One of our biggest frustrations is that we have a product and we can’t launch it in Ireland. There’s a lot of noise about broadband that makes it very difficult for the buyer to decide. We can deliver voice and data requirements to an SME over a single pipe. Gone are the days of having 15 telephone lines and a couple of fax lines. But to do that, I need a different type of broadband: SDSL [symmetrical digital subscriber line, ie broadband with the same upload and download speeds]. That’s where you get business-quality voice on VoIP.

What’s the difference between a voice over IP service like Skype for consumers and a service for businesses using the same technology?

Skype is very much dependent on how much the network is being used. For business, SDSL means you can assign a fixed amount of bandwidth to the problem. With ADSL, if you’re pulling down a big file, you’ve loads of bandwidth but if you’re making a phone call, there’s no quality of service. With SDSL you have symmetry and you can apportion capacity on the lines.

Why is SDSL not widely available yet?
Because the main telcos went after the main market in Ireland, which is residential. SMEs have taken up ADSL because it replaces dial-up. What we are doing in Q4 this year is to introduce this [SDSL] product in Dublin 2 and Dublin 4 in unbundled exchanges. We’re going to offer a one-stop shop to SMEs.

Can you give an example of the kinds of services that are now available?

Now it’s possible to redirect phone services to your mobile on a data link; it’s the next stage of unified messaging. It’s not a traditional call on a mobile; it’s the desk phone [software] sitting on the mobile. You can also update your calendar as well as sending and receiving emails. There is a very good mobile infrastructure in place, so that’s on the positive side. You now need a good broadband infrastructure at the next level — the symmetrical stage.

Is there a cost-saving element to this for customers?

How many telephone lines go into a building — and the line rental that goes with that? It all stacks up: these are costs the business is not aware of; yet you could have one provider giving you a single [voice and data] line. I think that’s a very powerful proposition.

What does the future hold for these new kinds of combined IT and telecoms services?

The whole IP world is just becoming a utility. At the base level it might be €39.99 a month but then you’ll have value-added services on top of that. If you’re just using it for the internet, then it’ll be at a base level. The IP line will be ubiquitous; you’ll pay for it like you do for electricity.

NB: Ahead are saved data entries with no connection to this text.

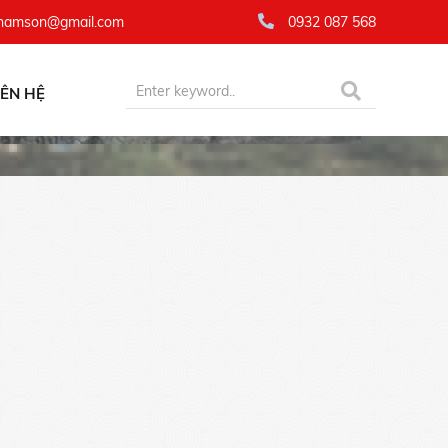
namson@gmail.com
0932 087 568
IÊN HỆ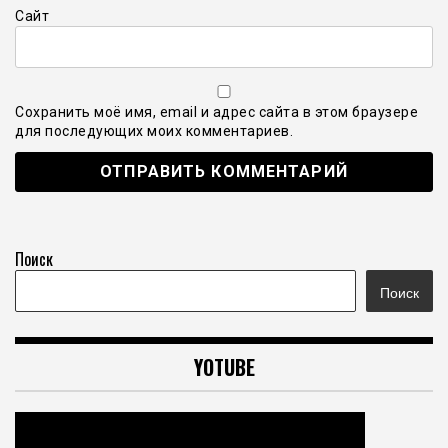
Сайт
Сохранить моё имя, email и адрес сайта в этом браузере
для последующих моих комментариев.
Поиск
Поиск
YOTUBE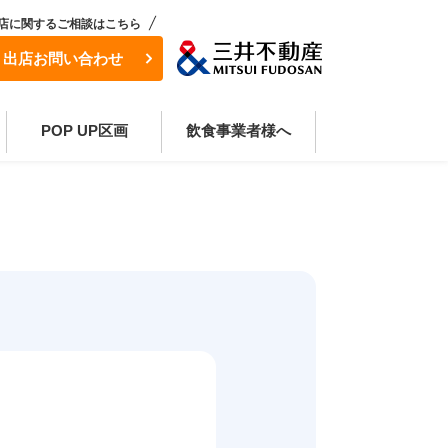
店に関するご相談はこちら
出店お問い合わせ
2
づくり
FAQ
多様な物件・出店形態
施設一覧
事業チャネルの拡大
新規開業物件のご紹介
様々な販促活動
POP UP区画
飲食事業者様へ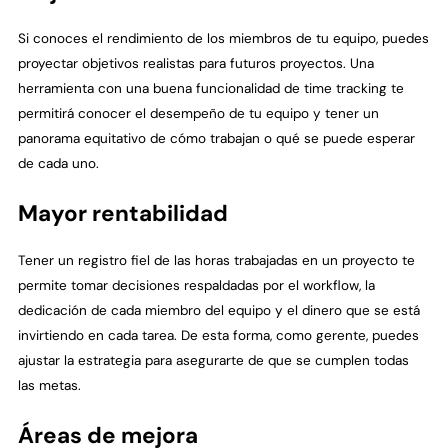
Si conoces el rendimiento de los miembros de tu equipo, puedes
proyectar objetivos realistas para futuros proyectos. Una
herramienta con una buena funcionalidad de time tracking te
permitirá conocer el desempeño de tu equipo y tener un
panorama equitativo de cómo trabajan o qué se puede esperar
de cada uno.
Mayor rentabilidad
Tener un registro fiel de las horas trabajadas en un proyecto te
permite tomar decisiones respaldadas por el workflow, la
dedicación de cada miembro del equipo y el dinero que se está
invirtiendo en cada tarea. De esta forma, como gerente, puedes
ajustar la estrategia para asegurarte de que se cumplen todas
las metas.
Áreas de mejora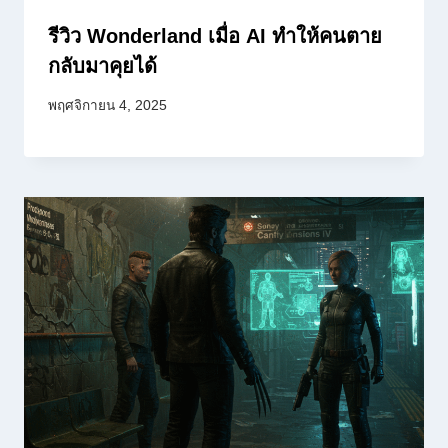
รีวิว Wonderland เมื่อ AI ทำให้คนตาย
กลับมาคุยได้
พฤศจิกายน 4, 2025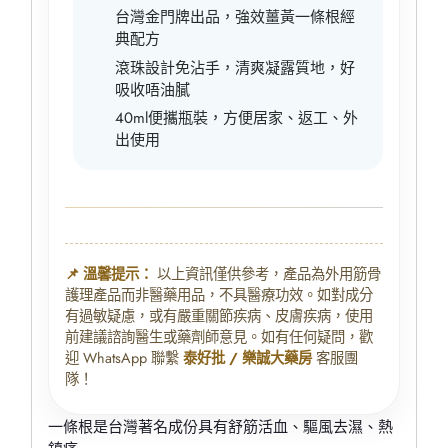
台灣金門牌出品，強效薑黃一條根經
典配方
滾珠設計免沾手，清爽凝露質地，好
吸收唔油膩
40ml便攜瓶裝，方便居家、返工、外
出使用
📌 溫馨提示：
以上資訊僅供參考，產品為外用筋骨
護理產品而非醫藥用品，不具醫療功效。如對成分
有過敏疑慮，或有嚴重關節疾病、皮膚疾病，使用
前建議諮詢醫生或藥劑師意見。如有任何疑問，歡
迎 WhatsApp 聯繫
泰好批 / 樂誠大藥房
客服團
隊！
一條根是台灣著名成份具有舒筋活血、驅風去濕、熱
鎮痛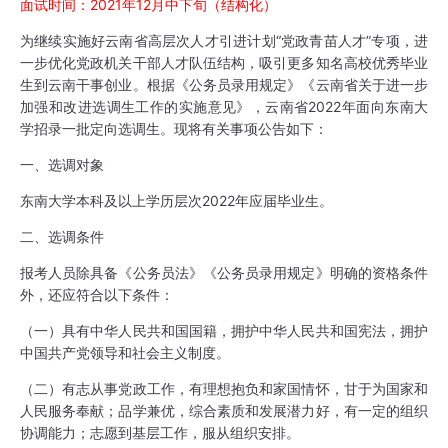
面试时间：2021年12月中下旬（结构化）
为继续实施好云南省高层次人才引进计划“党政青苗人才”专项，进
一步优化党政机关干部人才队伍结构，吸引更多知名高校优秀毕业
生到云南干事创业。根据《公务员录用规定》《云南省关于进一步
加强和改进选调生工作的实施意见》，云南省2022年面向东南大
学招录一批定向选调生。现将有关事项公告如下：
一、选调对象
东南大学本科及以上学历层次2022年应届毕业生。
二、选调条件
报考人员除具备《公务员法》《公务员录用规定》明确的资格条件
外，还应符合以下条件：
（一）具有中华人民共和国国籍，拥护中华人民共和国宪法，拥护
中国共产党领导和社会主义制度。
（二）有志从事党政工作，有理想抱负和家国情怀，甘于为国家和
人民服务奉献；品学兼优，综合素质和发展潜力好，有一定的组织
协调能力；志愿到基层工作，服从组织安排。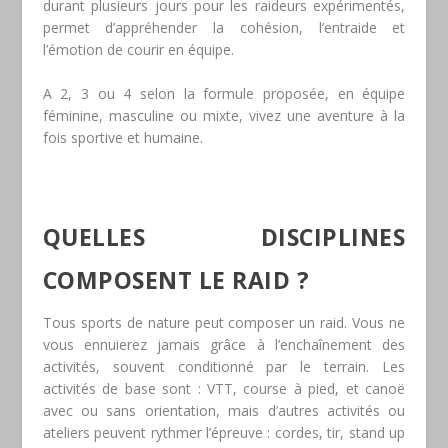
durant plusieurs jours pour les raideurs expérimentés,
permet d’appréhender la cohésion, l’entraide et
l’émotion de courir en équipe.
A 2, 3 ou 4 selon la formule proposée, en équipe
féminine, masculine ou mixte, vivez une aventure à la
fois sportive et humaine.
QUELLES DISCIPLINES
COMPOSENT LE RAID ?
Tous sports de nature peut composer un raid. Vous ne
vous ennuierez jamais grâce à l’enchaînement des
activités, souvent conditionné par le terrain. Les
activités de base sont : VTT, course à pied, et canoë
avec ou sans orientation, mais d’autres activités ou
ateliers peuvent rythmer l’épreuve : cordes, tir, stand up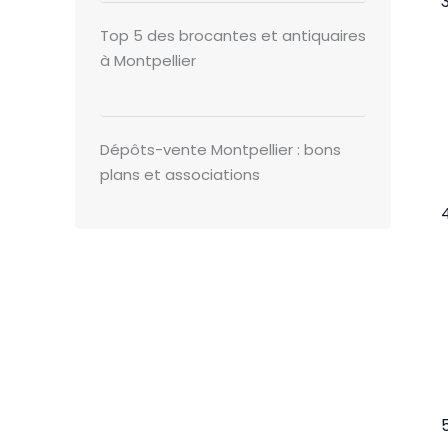
Top 5 des brocantes et antiquaires
à Montpellier
Dépôts-vente Montpellier : bons
plans et associations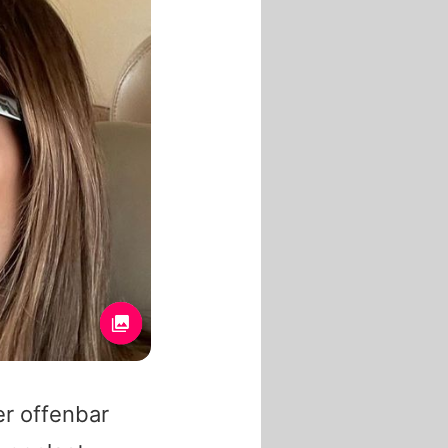
er offenbar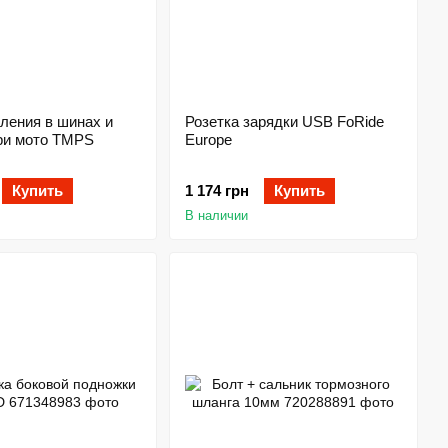
ления в шинах и
Розетка зарядки USB FoRide
ри мото TMPS
Europe
Купить
1 174 грн
Купить
В наличии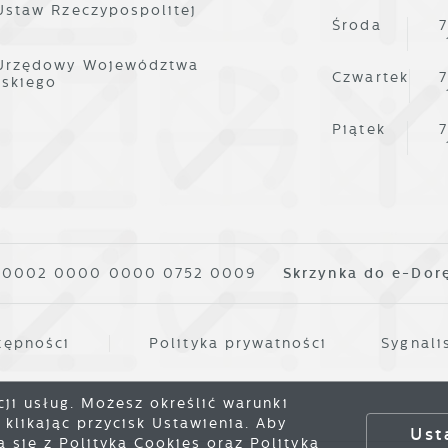
Ustaw Rzeczypospolitej
Środa
7
 Urzędowy Województwa
Czwartek
7
lskiego
Piątek
7
1 0002 0000 0000 0752 0009
Skrzynka do e-Dor
tępności
Polityka prywatności
Sygnali
cji usług. Możesz określić warunki
klikając przycisk Ustawienia. Aby
Ust
się z Polityką Cookies oraz Polityką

In that scenario, where does that leave telcos service providers if the technology moves to this kind of level?

Then, companies are going to compete on services and products. With our package, you can get an IP telephone for a total of €50 per month per user in the current price range. You get your phone on your desk, fully managed and maintained, unlimited local, national and pan-European. That excludes calls to mobiles. The proposition’s coming together, but you’ve got to have the infrastructure.